/---

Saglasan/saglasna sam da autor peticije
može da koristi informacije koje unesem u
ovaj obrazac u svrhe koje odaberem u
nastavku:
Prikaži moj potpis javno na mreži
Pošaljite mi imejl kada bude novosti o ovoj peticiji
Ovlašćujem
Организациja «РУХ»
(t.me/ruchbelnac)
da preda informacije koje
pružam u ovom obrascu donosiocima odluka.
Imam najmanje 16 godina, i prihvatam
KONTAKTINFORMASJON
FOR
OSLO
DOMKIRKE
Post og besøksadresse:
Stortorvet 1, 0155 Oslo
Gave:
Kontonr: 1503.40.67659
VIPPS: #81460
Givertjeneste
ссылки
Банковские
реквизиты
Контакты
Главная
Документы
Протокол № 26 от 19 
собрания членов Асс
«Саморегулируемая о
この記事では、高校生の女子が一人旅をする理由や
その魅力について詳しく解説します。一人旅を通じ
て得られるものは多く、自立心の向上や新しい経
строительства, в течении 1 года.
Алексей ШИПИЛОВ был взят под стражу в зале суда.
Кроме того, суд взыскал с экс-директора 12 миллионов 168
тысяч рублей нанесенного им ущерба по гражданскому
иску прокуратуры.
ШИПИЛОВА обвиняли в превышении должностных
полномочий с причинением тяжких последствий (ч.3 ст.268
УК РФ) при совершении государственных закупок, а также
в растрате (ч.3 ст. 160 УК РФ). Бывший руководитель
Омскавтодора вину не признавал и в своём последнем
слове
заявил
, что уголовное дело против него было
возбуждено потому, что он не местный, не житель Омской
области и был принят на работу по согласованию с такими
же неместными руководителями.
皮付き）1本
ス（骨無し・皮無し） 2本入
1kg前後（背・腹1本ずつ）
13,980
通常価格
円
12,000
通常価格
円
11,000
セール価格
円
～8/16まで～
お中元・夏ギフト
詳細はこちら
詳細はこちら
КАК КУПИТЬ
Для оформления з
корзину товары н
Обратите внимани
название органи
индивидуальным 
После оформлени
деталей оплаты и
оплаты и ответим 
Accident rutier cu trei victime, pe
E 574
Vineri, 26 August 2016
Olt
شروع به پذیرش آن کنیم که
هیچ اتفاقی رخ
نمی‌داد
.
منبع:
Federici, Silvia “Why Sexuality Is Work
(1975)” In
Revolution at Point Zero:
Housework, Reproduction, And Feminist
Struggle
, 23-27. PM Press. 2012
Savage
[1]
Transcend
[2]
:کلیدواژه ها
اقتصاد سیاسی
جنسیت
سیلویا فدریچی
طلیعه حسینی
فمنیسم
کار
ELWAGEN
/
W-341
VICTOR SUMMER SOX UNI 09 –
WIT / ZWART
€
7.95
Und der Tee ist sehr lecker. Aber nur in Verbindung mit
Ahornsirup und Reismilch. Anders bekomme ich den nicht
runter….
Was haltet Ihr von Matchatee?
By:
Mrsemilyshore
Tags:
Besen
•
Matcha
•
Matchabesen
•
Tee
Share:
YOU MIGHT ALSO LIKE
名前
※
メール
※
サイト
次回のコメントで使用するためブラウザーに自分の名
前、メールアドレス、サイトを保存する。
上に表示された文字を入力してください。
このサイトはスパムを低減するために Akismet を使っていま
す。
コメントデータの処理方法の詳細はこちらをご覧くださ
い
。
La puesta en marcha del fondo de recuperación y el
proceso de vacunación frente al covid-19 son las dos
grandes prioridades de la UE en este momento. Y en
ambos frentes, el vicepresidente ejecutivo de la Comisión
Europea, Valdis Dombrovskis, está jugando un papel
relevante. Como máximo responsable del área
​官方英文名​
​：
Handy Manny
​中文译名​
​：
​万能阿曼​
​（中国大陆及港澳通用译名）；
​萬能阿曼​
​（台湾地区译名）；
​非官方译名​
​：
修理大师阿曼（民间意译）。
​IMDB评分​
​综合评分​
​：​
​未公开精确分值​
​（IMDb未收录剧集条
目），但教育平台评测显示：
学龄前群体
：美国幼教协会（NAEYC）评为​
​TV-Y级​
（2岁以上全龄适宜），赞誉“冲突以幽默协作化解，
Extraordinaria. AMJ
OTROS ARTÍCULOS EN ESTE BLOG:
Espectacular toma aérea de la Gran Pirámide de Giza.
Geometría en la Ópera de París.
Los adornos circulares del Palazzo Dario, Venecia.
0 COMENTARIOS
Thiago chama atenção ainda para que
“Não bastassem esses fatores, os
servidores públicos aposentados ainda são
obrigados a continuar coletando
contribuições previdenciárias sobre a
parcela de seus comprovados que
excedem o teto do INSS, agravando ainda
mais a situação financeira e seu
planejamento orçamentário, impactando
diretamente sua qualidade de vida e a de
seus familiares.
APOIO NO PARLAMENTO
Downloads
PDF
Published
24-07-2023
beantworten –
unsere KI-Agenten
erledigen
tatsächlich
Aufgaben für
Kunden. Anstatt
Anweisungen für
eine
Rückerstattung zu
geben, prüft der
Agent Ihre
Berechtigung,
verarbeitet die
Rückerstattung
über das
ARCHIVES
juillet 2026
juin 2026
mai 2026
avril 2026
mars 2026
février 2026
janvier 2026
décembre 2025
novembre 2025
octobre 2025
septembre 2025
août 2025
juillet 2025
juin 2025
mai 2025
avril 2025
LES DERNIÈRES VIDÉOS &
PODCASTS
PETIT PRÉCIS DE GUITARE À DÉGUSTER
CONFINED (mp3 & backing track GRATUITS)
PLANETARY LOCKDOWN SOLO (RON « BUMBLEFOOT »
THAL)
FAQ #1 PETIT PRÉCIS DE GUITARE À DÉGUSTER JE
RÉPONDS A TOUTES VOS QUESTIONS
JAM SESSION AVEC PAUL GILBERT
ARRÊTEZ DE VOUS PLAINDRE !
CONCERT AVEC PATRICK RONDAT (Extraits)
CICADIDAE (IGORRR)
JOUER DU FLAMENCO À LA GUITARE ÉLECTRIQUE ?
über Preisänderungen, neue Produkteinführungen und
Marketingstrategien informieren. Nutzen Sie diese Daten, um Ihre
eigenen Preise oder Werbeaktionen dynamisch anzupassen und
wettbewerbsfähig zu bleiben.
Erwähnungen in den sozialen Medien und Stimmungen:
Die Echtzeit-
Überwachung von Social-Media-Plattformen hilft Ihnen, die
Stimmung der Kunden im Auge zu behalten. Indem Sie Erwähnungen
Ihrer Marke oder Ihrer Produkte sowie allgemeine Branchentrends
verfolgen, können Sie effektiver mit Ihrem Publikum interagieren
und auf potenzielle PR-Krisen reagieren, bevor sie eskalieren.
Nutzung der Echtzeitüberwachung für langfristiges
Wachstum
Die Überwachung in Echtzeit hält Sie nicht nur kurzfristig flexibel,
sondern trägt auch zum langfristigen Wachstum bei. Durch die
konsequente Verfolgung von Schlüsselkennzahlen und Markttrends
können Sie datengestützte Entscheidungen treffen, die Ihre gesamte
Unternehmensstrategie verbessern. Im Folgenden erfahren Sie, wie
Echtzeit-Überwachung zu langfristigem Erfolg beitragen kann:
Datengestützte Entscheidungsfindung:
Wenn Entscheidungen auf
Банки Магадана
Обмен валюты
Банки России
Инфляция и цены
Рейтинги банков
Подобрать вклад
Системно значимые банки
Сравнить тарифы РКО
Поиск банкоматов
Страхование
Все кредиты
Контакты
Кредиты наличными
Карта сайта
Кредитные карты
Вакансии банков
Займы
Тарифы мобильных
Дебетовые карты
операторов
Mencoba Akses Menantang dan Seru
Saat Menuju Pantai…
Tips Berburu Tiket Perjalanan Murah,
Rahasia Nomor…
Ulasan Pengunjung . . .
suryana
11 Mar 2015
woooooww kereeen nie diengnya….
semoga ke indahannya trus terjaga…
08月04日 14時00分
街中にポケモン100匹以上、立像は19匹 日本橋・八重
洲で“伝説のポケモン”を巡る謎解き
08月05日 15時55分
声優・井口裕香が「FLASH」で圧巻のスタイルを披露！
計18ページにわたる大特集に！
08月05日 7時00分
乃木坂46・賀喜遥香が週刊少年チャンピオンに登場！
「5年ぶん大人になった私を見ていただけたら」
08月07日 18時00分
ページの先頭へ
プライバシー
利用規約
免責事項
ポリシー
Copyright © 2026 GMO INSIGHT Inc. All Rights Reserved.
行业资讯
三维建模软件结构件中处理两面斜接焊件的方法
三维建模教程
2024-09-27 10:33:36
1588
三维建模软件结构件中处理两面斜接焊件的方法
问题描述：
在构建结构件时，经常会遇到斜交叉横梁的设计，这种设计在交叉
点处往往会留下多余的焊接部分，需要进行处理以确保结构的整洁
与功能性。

\---

[EXERCISE DIRECTIONS]: Every line that holds the string "AVEC" must be copied from the records above.

[RESPONSE BELOW]:
JAM SESSION AVEC PAUL GILBERT
CONCERT AVEC PATRICK RONDAT (Extraits)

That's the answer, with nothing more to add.